* **WHAT IS BEING ASKED**:
Copy out every line from the records that includes "cache".

********************

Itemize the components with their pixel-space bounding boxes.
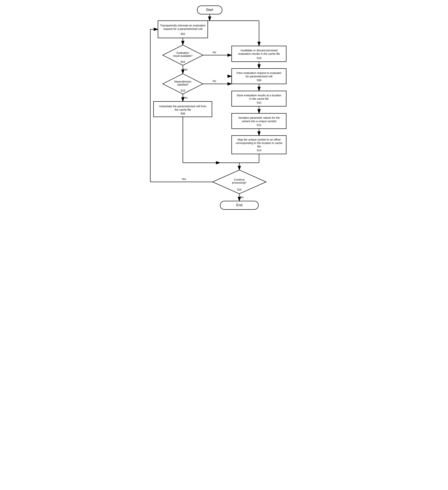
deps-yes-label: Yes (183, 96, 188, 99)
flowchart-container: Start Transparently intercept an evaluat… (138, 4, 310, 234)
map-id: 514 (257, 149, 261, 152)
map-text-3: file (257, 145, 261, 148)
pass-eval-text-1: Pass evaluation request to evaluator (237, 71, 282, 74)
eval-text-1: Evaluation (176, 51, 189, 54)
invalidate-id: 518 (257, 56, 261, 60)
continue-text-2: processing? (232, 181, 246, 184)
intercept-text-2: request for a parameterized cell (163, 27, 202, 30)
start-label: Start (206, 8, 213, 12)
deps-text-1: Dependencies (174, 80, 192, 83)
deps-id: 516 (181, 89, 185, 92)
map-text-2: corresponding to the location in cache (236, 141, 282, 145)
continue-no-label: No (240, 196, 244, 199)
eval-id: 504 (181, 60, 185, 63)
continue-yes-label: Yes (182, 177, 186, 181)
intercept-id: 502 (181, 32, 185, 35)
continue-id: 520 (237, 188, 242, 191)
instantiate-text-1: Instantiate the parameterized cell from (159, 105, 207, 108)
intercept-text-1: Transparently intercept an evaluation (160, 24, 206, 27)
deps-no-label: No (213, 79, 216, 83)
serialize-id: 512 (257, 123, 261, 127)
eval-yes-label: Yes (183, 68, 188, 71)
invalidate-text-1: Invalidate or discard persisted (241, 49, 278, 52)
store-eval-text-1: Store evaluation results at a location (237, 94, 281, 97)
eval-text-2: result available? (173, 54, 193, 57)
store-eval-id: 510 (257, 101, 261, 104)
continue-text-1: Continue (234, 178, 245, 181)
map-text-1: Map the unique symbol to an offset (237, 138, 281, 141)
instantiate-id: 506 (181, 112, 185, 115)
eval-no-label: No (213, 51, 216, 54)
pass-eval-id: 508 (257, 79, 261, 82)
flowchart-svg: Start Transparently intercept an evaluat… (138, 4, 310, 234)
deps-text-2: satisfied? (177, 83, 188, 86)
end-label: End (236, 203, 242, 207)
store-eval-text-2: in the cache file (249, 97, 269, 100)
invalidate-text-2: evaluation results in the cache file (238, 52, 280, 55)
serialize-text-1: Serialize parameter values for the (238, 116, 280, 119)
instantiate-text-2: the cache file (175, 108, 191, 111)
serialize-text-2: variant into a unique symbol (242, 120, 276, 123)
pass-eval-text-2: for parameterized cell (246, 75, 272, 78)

********************

* **EXERCISE RESULT**:
map-text-2: corresponding to the location in cache (236, 141, 282, 145)
store-eval-text-2: in the cache file (249, 97, 269, 100)
invalidate-text-2: evaluation results in the cache file (238, 52, 280, 55)
instantiate-text-2: the cache file (175, 108, 191, 111)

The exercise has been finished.